| HN Mirror

Y	Hacker News new \| ask \| show \| jobs

by dredmorbius 1089 days ago

So, some further thoughts on your methodology:

- It's comprehensive. That's ... admirable, but not necessarily efficient in data analysis. There's a lot to be said for both random sampling and inference.

- You might get more mileage by looking at the top-n stories of a given day. I'd suggest 3--5 items. There's a considerable fall-off in activity from storypos 1 to storypos 30 (1st to 30th items on the front page archive), which is one of the dimensions I've looked at.

- The thought that's occurred to me over the past few days is that this seems like a natural area in which LLM / GPT techniques might be used to classify posts given training data.

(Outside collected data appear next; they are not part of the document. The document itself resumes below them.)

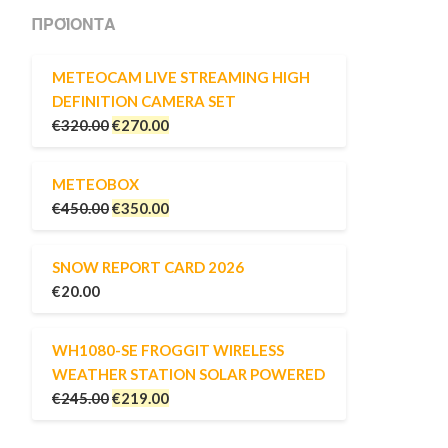
ΠΡΟΪΌΝΤΑ
METEOCAM LIVE STREAMING HIGH
DEFINITION CAMERA SET
€
320.00
€
270.00
METEOBOX
€
450.00
€
350.00
SNOW REPORT CARD 2026
€
20.00
WH1080-SE FROGGIT WIRELESS
WEATHER STATION SOLAR POWERED
€
245.00
€
219.00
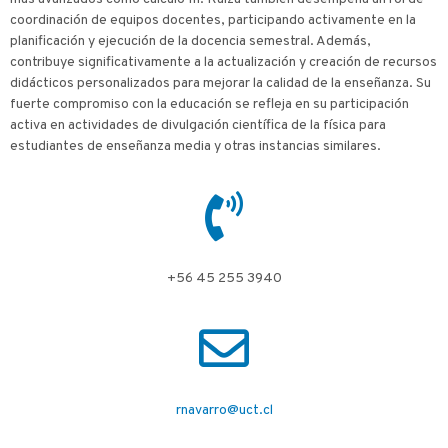
coordinación de equipos docentes, participando activamente en la
planificación y ejecución de la docencia semestral. Además,
contribuye significativamente a la actualización y creación de recursos
didácticos personalizados para mejorar la calidad de la enseñanza. Su
fuerte compromiso con la educación se refleja en su participación
activa en actividades de divulgación científica de la física para
estudiantes de enseñanza media y otras instancias similares.
+56 45 255 3940
rnavarro@uct.cl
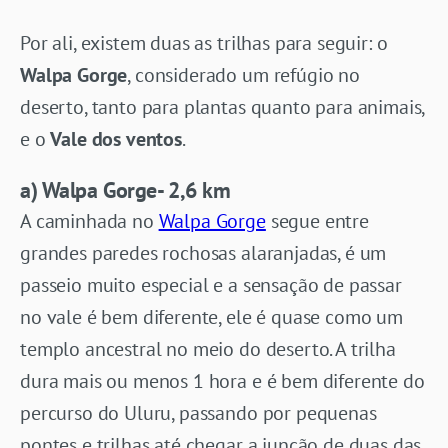
Por ali, existem duas as trilhas para seguir: o
Walpa Gorge
, considerado um refúgio no
deserto, tanto para plantas quanto para animais,
e o
Vale dos ventos
.
a) Walpa Gorge- 2,6 km
A caminhada no
Walpa Gorge
segue entre
grandes paredes rochosas alaranjadas, é um
passeio muito especial e a sensação de passar
no vale é bem diferente, ele é quase como um
templo ancestral no meio do deserto. A trilha
dura mais ou menos 1 hora e é bem diferente do
percurso do Uluru, passando por pequenas
pontes e trilhas até chegar a junção de duas das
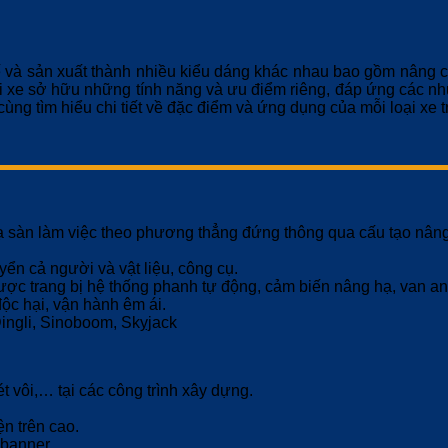
kế và sản xuất thành nhiều kiểu dáng khác nhau bao gồm nâng cắ
i xe sở hữu những tính năng và ưu điểm riêng, đáp ứng các nh
 cùng tìm hiểu chi tiết về đặc điểm và ứng dụng của mỗi loại xe t
ạ sàn làm việc theo phương thẳng đứng thông qua cấu tạo nân
ển cả người và vật liệu, công cụ.
ợc trang bị hệ thống phanh tự động, cảm biến nâng hạ, van an t
độc hại, vận hành êm ái.
Dingli, Sinoboom, Skỵjack
ét vôi,… tại các công trình xây dựng.
n trên cao.
o banner,…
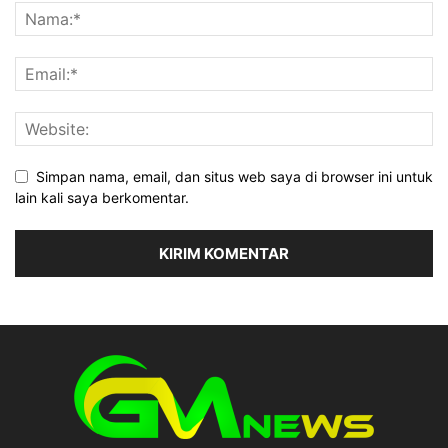
Simpan nama, email, dan situs web saya di browser ini untuk
lain kali saya berkomentar.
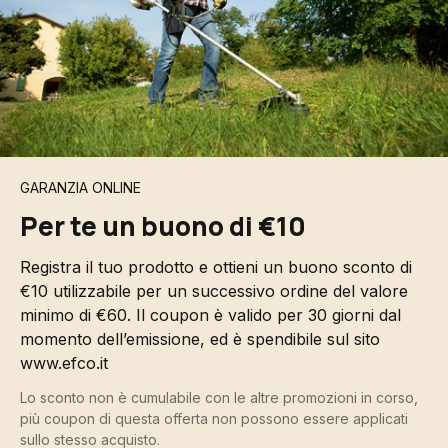
GARANZIA ONLINE
Per te un buono di €10
Registra il tuo prodotto e ottieni un buono sconto di
€10 utilizzabile per un successivo ordine del valore
minimo di €60. Il coupon è valido per 30 giorni dal
momento dell’emissione, ed è spendibile sul sito
www.efco.it
Lo sconto non è cumulabile con le altre promozioni in corso,
più coupon di questa offerta non possono essere applicati
sullo stesso acquisto.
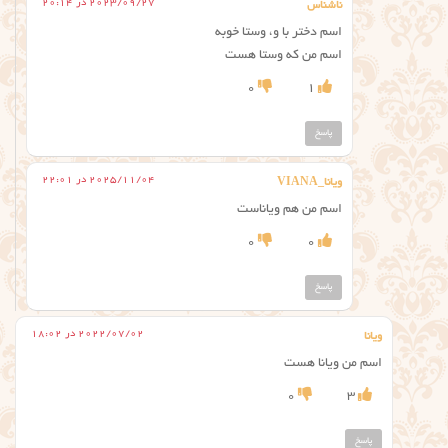
2023/09/27 در 20:14
ناشناس
اسم دختر با و، وستا خوبه
اسم من که وستا هست
0
1
پاسخ
2025/11/04 در 22:01
ویانا_VIANA
اسم من هم ویاناست
0
0
پاسخ
2022/07/02 در 18:02
ویانا
اسم من ویانا هست
0
3
پاسخ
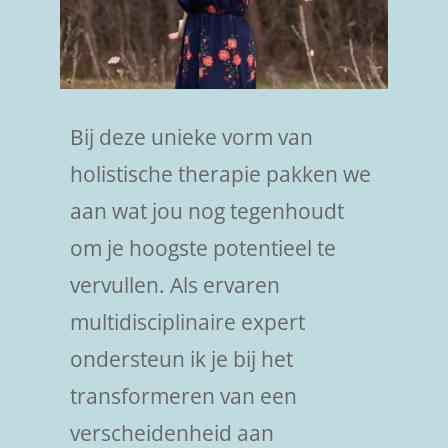
Bij deze unieke vorm van
holistische therapie pakken we
aan wat jou nog tegenhoudt
om je hoogste potentieel te
vervullen. Als ervaren
multidisciplinaire expert
ondersteun ik je bij het
transformeren van een
verscheidenheid aan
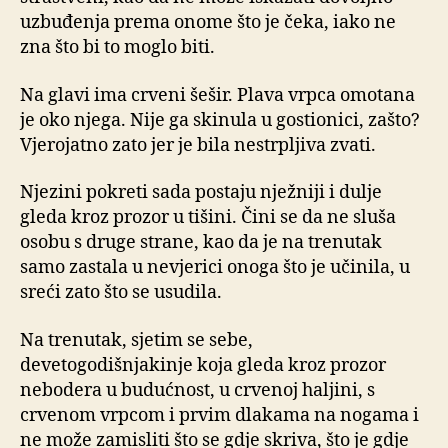
uzbuđenja prema onome što je čeka, iako ne
zna što bi to moglo biti.
Na glavi ima crveni šešir. Plava vrpca omotana
je oko njega. Nije ga skinula u gostionici, zašto?
Vjerojatno zato jer je bila nestrpljiva zvati.
Njezini pokreti sada postaju nježniji i dulje
gleda kroz prozor u tišini. Čini se da ne sluša
osobu s druge strane, kao da je na trenutak
samo zastala u nevjerici onoga što je učinila, u
sreći zato što se usudila.
Na trenutak, sjetim se sebe,
devetogodišnjakinje koja gleda kroz prozor
nebodera u budućnost, u crvenoj haljini, s
crvenom vrpcom i prvim dlakama na nogama i
ne može zamisliti što se gdje skriva, što je gdje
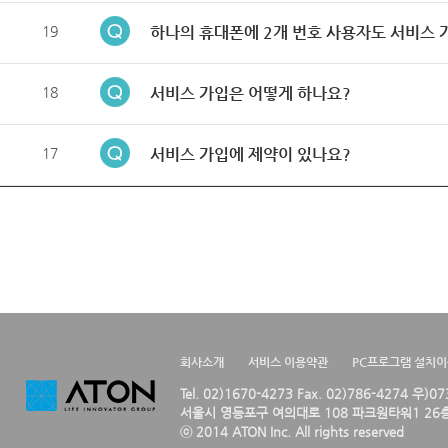
19
하나의 휴대폰에 2개 번호 사용자도 서비스 
18
서비스 가입은 어떻게 하나요?
17
서비스 가입에 제약이 있나요?
회사소개
서비스 이용약관
PC프로그램 설치
Tel. 02)1670-4273 Fax. 02)786-4274 우)0
서울시 영등포구 여의대로 108 파크원타워1 26층
ⓒ 2014 ATON Inc. All rights reserved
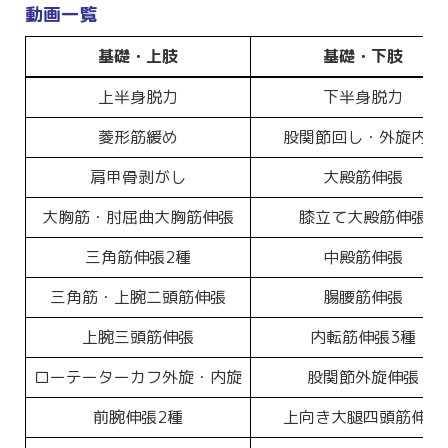
動画一覧
基礎・上肢
基礎・下肢
基礎・上肢
基礎・下肢
上半身脱力
下半身脱力
菱形筋緩め
股関節回し・外旋内旋
肩甲骨剥がし
大殿筋伸張
大胸筋・肘屈曲大胸筋伸張
膝立て大殿筋伸張
三角筋伸張2種
中殿筋伸張
三角筋・上腕二頭筋伸張
腸腰筋伸張
上腕三頭筋伸張
内転筋伸張3種
ローテーターカフ外旋・内旋
股関節外旋伸張
前腕伸張2種
上向き大腿四頭筋伸張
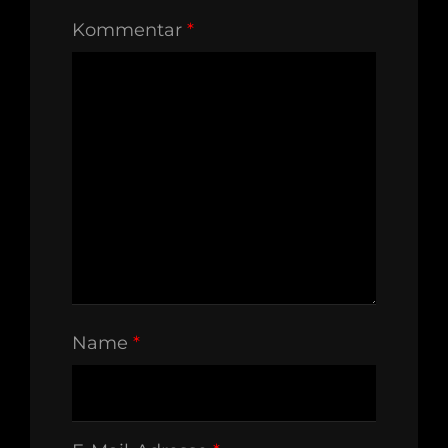
Kommentar
*
Name
*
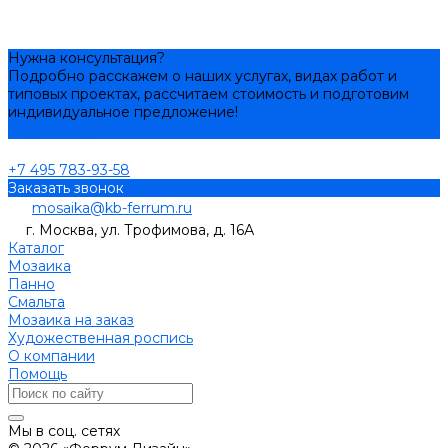
Нужна консультация?
Подробно расскажем о наших услугах, видах работ и
типовых проектах, рассчитаем стоимость и подготовим
индивидуальное предложение!
Задать вопрос
+7 495 783-93-58
Заказать звонок
mosaika@kb-ferrum.ru
г. Москва, ул. Трофимова, д. 16А
Каталог
Мозаика
Панно
Смальта
Мозаика на заказ
Художественная роспись
О компании
Помощь
Мы в соц. сетях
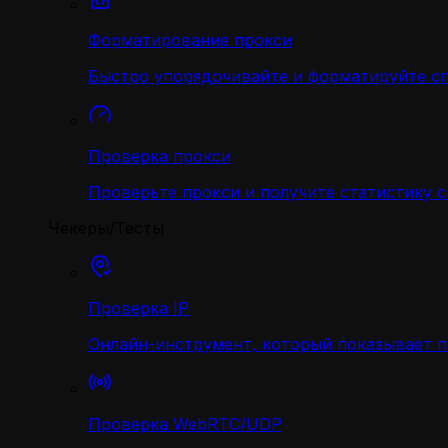
Форматирование прокси
Быстро упорядочивайте и форматируйте с
Проверка прокси
Проверьте прокси и получите статистику 
Чекеры/Тесты
Проверка IP
Онлайн-инструмент, который показывает 
Проверка WebRTC/UDP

- Tuple and ngram analysis can also turn up interesting patterns. Here it's useful to have a base corpus from which universal tendencies can be inferred, and to look at statistically improbably terms which occur both from the HN subject corpus to the universal corpus (terms and phrases which HN finds significant), as well as changing trends over time within the HN corpus.

- Day-of-week and month-of-year analysis can also show interesting patterns, and I've looked at a bit of the first. I'd really like to know if there's an HN "September" (on an annual basis).

- I took a look at your data and ... spreadsheets. Maybe I'm old-school, but flatfiles and gawk are really my style.